Onah urged the government to provide funding to CSOs fighting this cause and for more people to join them. “We want more people to join us and spread the message,” she appealed.

The most recent and robust legislation on violence against persons in Nigeria is the VAPP Act and it is the first Federal law attempting to prohibit FGM across Nigeria. Unfortunately, this law is only applicable in the FCT and states are required to domesticate it to be effective in the respective states. So far, some states have domesticated the VAPP Act, but implementation remains a major challenge, as it has not been possible to identify any prosecution brought under the VAPP Act since its introduction in 2015.

Obiagbaoso-Udegbunam added that in as much as the VAPP Act criminalises FGM in Section 6 of the Act, it does not provide a clear definition of FGM nor criminalise failure to report FGM that has taken place or is due to take place.

In response to the passing of the VAPP Act, the National Policy and Plan of Action for the Elimination of FGM/C in Nigeria (2013-2017) was also launched.

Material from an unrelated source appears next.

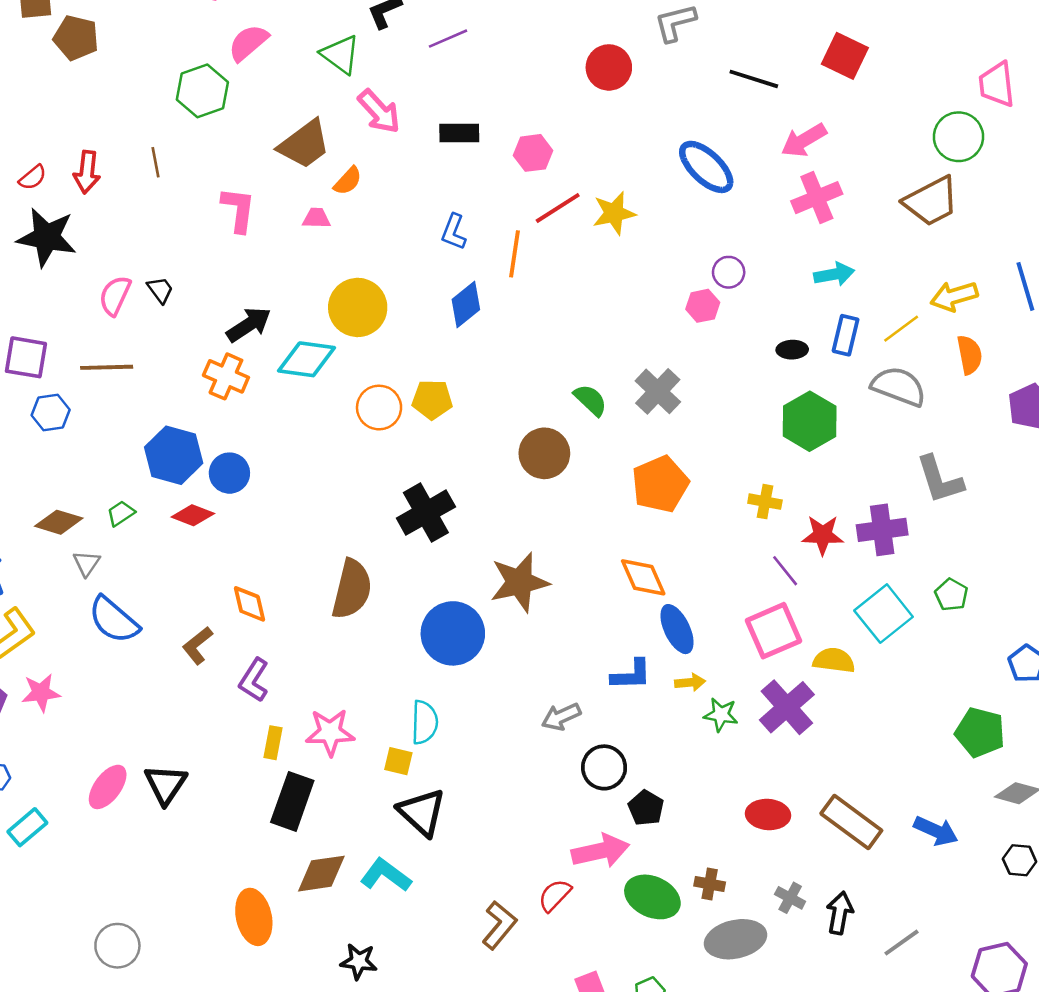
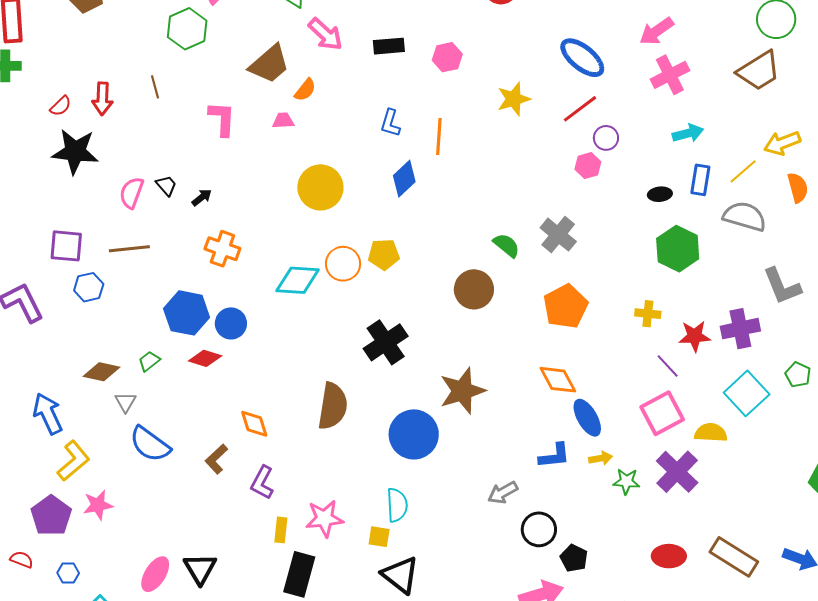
red line: (558, 208) -> (580, 109), moved
black arrow: (249, 325) -> (202, 197), moved, size x0.6
cyan diamond: (306, 359) -> (298, 280), moved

“Therefore, this year’s commemoration should be about campaigns for expanding the VAPP Act to provide a clear definition of FGM and punishment for those who fail to report its practice. More awareness should be created about the dangers of FGM, CSOs and women’s rights organisations should channel more energy in calling for domestication of the VAPP Act and implementation across the country as it is not about having a law but about implementing its provisions and bringing perpetrators to book,” she added.

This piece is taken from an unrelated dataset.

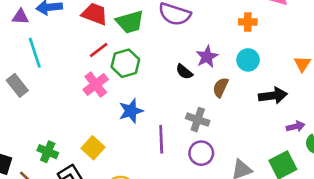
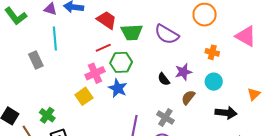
orange cross: (248, 22) -> (212, 52), moved
blue star: (131, 111) -> (118, 88), moved, turned 30
yellow square: (93, 148) -> (84, 96), moved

The Executive Coordinator, Bimbo Odukoya Foundation, Aderonke Oyelakin, stressed that FGM is condemned by a number of international treaties and conventions, as well as by national legislation in many countries. Article 25 of the Universal Declaration of Human Rights states that “everyone has the right to a standard of living adequate for health and well-being,” and this statement has been used to argue that FGM violates the right to health and bodily integrity. With FGM considered as a form of violence against women, the UN Convention on the Elimination of All Forms of Discrimination against Women can be invoked.